Partial Discharge Measurements by Electrom Instruments

The voltage stress required to generate Partial Discharge (PD) comes from the high-frequency surge test pulses produced by the iTIG II Motor and Winding Analyzer. These pulses are similar in rise-time to the pulses produced by inverter drives and simulates what the motor sees during operation very well.

The iTIG II measures Repetitive Partial Discharge Inception Voltage (RPDIV), Repetitive PD Extinction Voltage (RPDEV), and maximum PD during the Partial Discharge test.

Partial Discharge is a broad-spectrum signal and can be measured in a wide range of frequency bands. Electrom’s iTIG II Motor Analyzer measures PD in the 1MHz to 30MHz range.  This means the partial discharge measurement is done in a range where the signal has relatively high energy compared to measurements done in higher frequency ranges, such as in the GHz range.

PD test results as seen on the iTIG II D

PD test results, including RPDIV and RPDEV, as seen on the iTIG II D

No Accessories Needed: No accessories are required for partial discharge measurement with the iTIG II. The PD coupler is internally in the iTIG II, and the normal output leads used for other tests are also used for partial discharge measurements.

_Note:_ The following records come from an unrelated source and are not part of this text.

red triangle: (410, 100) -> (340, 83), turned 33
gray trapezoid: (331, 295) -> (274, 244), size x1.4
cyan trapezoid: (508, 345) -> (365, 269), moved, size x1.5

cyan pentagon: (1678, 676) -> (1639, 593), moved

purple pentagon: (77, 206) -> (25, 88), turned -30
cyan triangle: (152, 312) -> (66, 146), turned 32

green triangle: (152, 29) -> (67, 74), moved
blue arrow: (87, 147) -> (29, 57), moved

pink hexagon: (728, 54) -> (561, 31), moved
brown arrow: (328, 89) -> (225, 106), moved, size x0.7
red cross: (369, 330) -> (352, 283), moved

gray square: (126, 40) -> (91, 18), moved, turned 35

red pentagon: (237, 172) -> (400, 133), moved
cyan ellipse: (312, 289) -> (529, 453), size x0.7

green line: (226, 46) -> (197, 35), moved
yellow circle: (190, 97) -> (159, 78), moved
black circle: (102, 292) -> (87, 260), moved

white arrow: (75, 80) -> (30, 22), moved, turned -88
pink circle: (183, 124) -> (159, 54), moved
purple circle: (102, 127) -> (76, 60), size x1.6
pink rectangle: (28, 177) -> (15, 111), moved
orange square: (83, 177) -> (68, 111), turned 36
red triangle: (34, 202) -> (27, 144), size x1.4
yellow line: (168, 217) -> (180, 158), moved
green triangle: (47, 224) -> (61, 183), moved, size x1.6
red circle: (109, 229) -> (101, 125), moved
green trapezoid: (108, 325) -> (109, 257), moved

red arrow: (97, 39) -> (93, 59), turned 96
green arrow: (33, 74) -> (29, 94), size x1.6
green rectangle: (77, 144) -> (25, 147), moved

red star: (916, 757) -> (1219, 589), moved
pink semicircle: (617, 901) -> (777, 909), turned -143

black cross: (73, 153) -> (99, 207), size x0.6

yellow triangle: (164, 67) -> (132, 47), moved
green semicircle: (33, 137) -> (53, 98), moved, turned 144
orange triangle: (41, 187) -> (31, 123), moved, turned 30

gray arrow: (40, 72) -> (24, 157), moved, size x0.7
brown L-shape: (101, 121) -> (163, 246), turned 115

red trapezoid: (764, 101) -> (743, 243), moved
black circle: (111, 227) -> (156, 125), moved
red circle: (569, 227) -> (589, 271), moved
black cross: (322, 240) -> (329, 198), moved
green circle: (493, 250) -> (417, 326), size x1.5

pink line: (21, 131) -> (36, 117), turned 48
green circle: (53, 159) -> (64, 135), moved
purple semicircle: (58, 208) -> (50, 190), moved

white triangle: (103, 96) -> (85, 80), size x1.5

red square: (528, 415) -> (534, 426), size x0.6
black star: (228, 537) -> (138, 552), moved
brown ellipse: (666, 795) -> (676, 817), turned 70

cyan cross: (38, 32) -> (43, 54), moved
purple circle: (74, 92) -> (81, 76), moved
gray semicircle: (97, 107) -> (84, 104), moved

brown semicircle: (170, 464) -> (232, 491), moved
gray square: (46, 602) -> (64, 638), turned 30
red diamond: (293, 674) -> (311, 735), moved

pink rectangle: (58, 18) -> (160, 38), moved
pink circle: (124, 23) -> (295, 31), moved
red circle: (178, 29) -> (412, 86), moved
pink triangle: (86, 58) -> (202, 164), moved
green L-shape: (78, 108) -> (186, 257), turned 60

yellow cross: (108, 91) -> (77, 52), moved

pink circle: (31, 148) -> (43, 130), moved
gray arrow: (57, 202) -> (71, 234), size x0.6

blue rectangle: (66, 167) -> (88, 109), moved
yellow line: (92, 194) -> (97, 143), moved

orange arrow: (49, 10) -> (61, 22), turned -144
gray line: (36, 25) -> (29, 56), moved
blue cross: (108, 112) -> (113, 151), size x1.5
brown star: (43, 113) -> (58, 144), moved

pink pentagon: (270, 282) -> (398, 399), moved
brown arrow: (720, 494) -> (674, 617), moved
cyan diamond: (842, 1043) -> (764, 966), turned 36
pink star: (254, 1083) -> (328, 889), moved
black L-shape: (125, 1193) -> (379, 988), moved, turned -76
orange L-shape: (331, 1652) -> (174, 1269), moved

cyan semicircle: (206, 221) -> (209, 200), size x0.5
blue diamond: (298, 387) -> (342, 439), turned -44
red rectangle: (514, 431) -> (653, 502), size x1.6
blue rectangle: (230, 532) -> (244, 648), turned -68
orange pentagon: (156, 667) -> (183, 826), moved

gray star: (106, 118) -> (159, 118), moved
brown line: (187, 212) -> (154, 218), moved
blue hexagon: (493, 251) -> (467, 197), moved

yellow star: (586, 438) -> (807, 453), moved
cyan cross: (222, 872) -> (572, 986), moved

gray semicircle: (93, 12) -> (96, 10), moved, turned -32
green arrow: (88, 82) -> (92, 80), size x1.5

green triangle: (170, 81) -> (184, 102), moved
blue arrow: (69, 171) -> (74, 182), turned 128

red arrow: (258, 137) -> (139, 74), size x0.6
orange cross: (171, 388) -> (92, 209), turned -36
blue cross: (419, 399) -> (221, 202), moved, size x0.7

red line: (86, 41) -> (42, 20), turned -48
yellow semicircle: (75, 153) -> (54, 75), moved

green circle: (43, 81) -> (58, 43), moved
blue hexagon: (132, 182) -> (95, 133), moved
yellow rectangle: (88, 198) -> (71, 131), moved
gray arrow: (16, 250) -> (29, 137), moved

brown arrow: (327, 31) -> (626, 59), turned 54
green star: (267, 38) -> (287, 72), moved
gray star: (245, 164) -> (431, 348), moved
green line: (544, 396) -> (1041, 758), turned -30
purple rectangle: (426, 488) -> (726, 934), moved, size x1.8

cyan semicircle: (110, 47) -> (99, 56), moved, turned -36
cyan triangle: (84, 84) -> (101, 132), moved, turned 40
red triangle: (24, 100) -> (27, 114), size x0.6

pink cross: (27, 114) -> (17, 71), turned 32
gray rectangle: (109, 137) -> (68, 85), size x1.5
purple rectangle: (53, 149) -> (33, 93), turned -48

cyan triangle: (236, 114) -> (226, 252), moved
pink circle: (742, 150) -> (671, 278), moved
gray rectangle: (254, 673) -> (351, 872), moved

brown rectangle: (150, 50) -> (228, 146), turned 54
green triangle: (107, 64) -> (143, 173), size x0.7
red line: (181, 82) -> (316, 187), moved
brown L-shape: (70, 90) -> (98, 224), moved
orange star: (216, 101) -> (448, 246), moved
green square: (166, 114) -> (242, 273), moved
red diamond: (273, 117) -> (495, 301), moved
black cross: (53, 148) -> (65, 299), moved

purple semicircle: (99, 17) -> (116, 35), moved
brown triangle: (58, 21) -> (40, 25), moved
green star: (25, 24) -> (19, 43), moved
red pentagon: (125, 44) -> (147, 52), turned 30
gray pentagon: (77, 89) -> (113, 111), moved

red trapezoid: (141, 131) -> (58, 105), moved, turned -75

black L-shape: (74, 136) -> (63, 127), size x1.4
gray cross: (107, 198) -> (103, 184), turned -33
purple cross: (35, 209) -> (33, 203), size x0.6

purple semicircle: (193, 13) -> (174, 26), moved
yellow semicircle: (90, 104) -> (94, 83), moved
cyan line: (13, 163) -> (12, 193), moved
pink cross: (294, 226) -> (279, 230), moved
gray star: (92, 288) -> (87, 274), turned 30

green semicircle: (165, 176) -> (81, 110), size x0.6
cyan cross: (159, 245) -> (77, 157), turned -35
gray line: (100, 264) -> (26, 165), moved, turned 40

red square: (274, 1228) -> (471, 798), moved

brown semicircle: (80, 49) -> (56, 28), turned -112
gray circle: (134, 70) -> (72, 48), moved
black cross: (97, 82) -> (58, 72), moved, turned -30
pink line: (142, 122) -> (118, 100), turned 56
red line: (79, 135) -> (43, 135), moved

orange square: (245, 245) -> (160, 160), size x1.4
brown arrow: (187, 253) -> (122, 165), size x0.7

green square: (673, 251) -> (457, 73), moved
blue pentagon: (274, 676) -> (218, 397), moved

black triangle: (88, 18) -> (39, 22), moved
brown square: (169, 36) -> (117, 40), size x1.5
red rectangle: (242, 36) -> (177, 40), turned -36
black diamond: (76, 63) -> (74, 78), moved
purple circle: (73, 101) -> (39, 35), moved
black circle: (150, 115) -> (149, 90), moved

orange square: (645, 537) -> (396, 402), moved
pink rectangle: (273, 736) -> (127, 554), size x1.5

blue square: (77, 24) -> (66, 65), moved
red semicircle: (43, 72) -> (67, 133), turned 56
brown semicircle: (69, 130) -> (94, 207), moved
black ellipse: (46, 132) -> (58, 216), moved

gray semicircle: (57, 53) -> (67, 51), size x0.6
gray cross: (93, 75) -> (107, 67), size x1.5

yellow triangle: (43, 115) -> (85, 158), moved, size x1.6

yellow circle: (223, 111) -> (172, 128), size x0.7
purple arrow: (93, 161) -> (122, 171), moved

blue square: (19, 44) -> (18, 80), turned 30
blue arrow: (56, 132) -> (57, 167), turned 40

Fully Automatic: The partial discharge measurements can be part of a fully automatic sequence of tests, including everything from inductance, impedance and low resistance measurements to Hipot Step Voltage tests, surge tests, and everything in-between.

All Electrom iTIG II models can be upgraded to include partial discharge measurements. The upgrade may involve hardware and software, or only software.

How Partial Discharge measurement results are used to analyze motor conditions  

Low Voltage Motors:

For low voltage motors, there should be no partial discharge at the normal surge test voltages of 2E+1000V or less. This makes the analysis very easy. If PD is found, the motor has insulation that is breaking down, or the motor is contaminated with a significant amount of “dirt” and/or moisture. The contamination level should already be known from the Insulation Resistance test, and if very “dirty” the motor should be reconditioned before conclusions are made about partial discharge levels.

When a low voltage motor is used with an inverter drive, PD indicates that the system has problems that eventually will fail the motor. Actions should be taken to improve the system to extend the life of the motor. These improvements can include those mentioned in the section called “PD effect on the motor” found here. Re-impregnating the stator can also extend the life of the motor.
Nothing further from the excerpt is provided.